### DATASET EXCERPTS:
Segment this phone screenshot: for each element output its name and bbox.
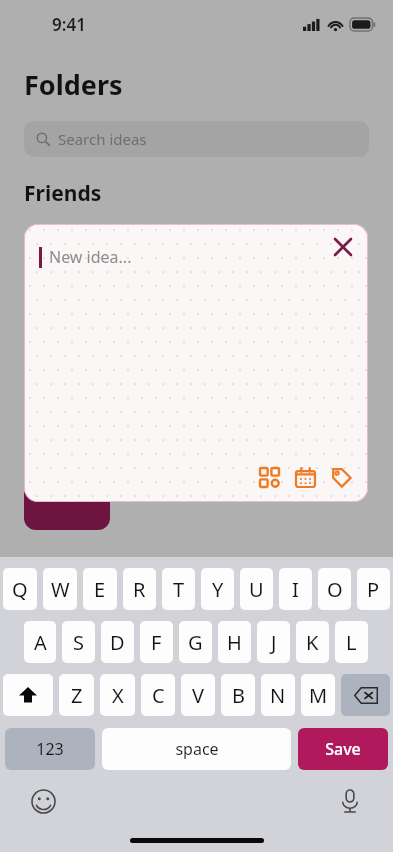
button[interactable]: U bbox=[240, 568, 273, 610]
staticText: W bbox=[51, 576, 70, 603]
button[interactable]: T bbox=[162, 568, 195, 610]
button[interactable]: Grid bbox=[254, 462, 284, 492]
button[interactable]: M bbox=[301, 674, 335, 716]
staticText: S bbox=[73, 629, 84, 656]
staticText: G bbox=[188, 629, 203, 656]
button[interactable]: Shift bbox=[3, 674, 53, 716]
button[interactable]: Emoji bbox=[26, 784, 60, 818]
button[interactable]: A bbox=[24, 621, 56, 663]
staticText: P bbox=[367, 576, 380, 603]
staticText: Q bbox=[12, 576, 28, 603]
button[interactable]: Q bbox=[3, 568, 37, 610]
button[interactable]: K bbox=[296, 621, 329, 663]
button[interactable]: I bbox=[279, 568, 312, 610]
staticText: Y bbox=[212, 576, 224, 603]
staticText: H bbox=[227, 629, 242, 656]
staticText: X bbox=[112, 682, 124, 709]
staticText: Friends bbox=[24, 179, 102, 208]
button[interactable]: Y bbox=[201, 568, 234, 610]
button[interactable]: P bbox=[357, 568, 390, 610]
staticText: U bbox=[249, 576, 264, 603]
staticText: K bbox=[306, 629, 319, 656]
staticText: N bbox=[270, 682, 286, 709]
staticText: J bbox=[271, 629, 277, 656]
staticText: Folders bbox=[24, 66, 123, 103]
staticText: V bbox=[192, 682, 204, 709]
button[interactable]: C bbox=[141, 674, 175, 716]
button[interactable]: R bbox=[123, 568, 156, 610]
button[interactable]: L bbox=[335, 621, 368, 663]
staticText: A bbox=[34, 629, 47, 656]
button[interactable]: H bbox=[218, 621, 251, 663]
button[interactable]: V bbox=[181, 674, 215, 716]
staticText: R bbox=[133, 576, 146, 603]
staticText: D bbox=[110, 629, 125, 656]
staticText: Search ideas bbox=[58, 129, 147, 149]
staticText: L bbox=[346, 629, 357, 656]
button[interactable]: 123 bbox=[5, 728, 95, 770]
staticText: F bbox=[151, 629, 162, 656]
button[interactable]: O bbox=[318, 568, 351, 610]
button[interactable]: S bbox=[62, 621, 95, 663]
button[interactable]: J bbox=[257, 621, 290, 663]
staticText: space bbox=[175, 738, 219, 760]
button[interactable]: N bbox=[261, 674, 295, 716]
button[interactable]: F bbox=[140, 621, 173, 663]
button[interactable]: Backspace bbox=[341, 674, 390, 716]
button[interactable]: Dictation bbox=[333, 784, 367, 818]
button[interactable] bbox=[24, 470, 110, 530]
staticText: I bbox=[292, 576, 299, 603]
button[interactable]: Close bbox=[326, 230, 360, 264]
staticText: 9:41 bbox=[52, 13, 86, 36]
staticText: O bbox=[327, 576, 343, 603]
staticText: C bbox=[152, 682, 165, 709]
button[interactable]: X bbox=[100, 674, 135, 716]
button[interactable]: Calendar bbox=[290, 462, 320, 492]
button[interactable]: B bbox=[221, 674, 255, 716]
button[interactable]: E bbox=[83, 568, 117, 610]
staticText: M bbox=[309, 682, 328, 709]
staticText: New idea... bbox=[49, 246, 132, 268]
staticText: Z bbox=[71, 682, 83, 709]
staticText: E bbox=[94, 576, 106, 603]
button[interactable]: space bbox=[102, 728, 291, 770]
staticText: B bbox=[232, 682, 245, 709]
button[interactable]: Save bbox=[298, 728, 388, 770]
button[interactable]: Search ideas bbox=[24, 121, 369, 157]
button[interactable]: Tag bbox=[326, 462, 356, 492]
button[interactable]: W bbox=[43, 568, 77, 610]
button[interactable]: D bbox=[101, 621, 134, 663]
staticText: Save bbox=[325, 738, 361, 760]
staticText: T bbox=[173, 576, 185, 603]
staticText: 123 bbox=[36, 738, 64, 760]
button[interactable]: Z bbox=[59, 674, 94, 716]
button[interactable]: G bbox=[179, 621, 212, 663]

### DESCRIPTION OF THE TASK:
Locate the word "Save" in the entries, and copy every line where it is found.

### ANSWER TO THIS TASK:
button[interactable]: Save bbox=[298, 728, 388, 770]
staticText: Save bbox=[325, 738, 361, 760]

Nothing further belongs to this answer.